Solomon L, Finegan K
S Afr Med J. 1981 Sep 5;60(10):384-6.
Fenbufen (3(4-biphenyl-carbonyl) propionic acid) (Cinopal; Lederle) was administered as a single daily dose of 1000 mg for 4 weeks to 20 patients with rheumatoid arthritis.
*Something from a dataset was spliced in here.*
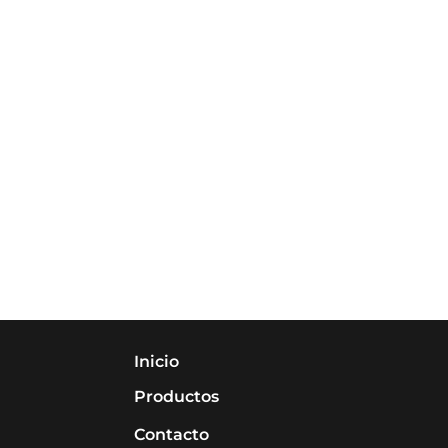
Inicio
Productos
Contacto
At 2 weeks, and again at the end of the trial, patients were assessed for duration of morning stiffness, number of painful and/or swollen joints, grip strength, walking time, and subjective response to treatment. Four patients failed to complete the trial, 2 because of inability to control symptoms and 2 because of severe rash attributed to the drug. The remaining 16 patients showed some improvement in most of the recorded parameters, with statistically significant reduction of morning stiffness and walking time. Apart from a maculopapular rash, which occurred in 4 patients and cleared up on stopping the fenbufen, side-effects were minimal. No patient complained of dyspepsia or epigastric pain.
给20例类风湿性关节炎患者每日单次服用1000毫克联苯丁酮酸(3-(4-联苯甲酰基)丙酸)(西诺帕;莱德利公司生产),持续4周。在第2周以及试验结束时,对患者的晨僵持续时间、疼痛和/或肿胀关节数量、握力、步行时间以及对治疗的主观反应进行评估。4例患者未能完成试验,2例是因为症状无法控制,2例是由于药物引起的严重皮疹。其余16例患者在大多数记录参数上有一定改善,晨僵和步行时间有统计学意义的缩短。除4例患者出现斑丘疹皮疹,停药后消退外,副作用极小。没有患者抱怨消化不良或上腹部疼痛。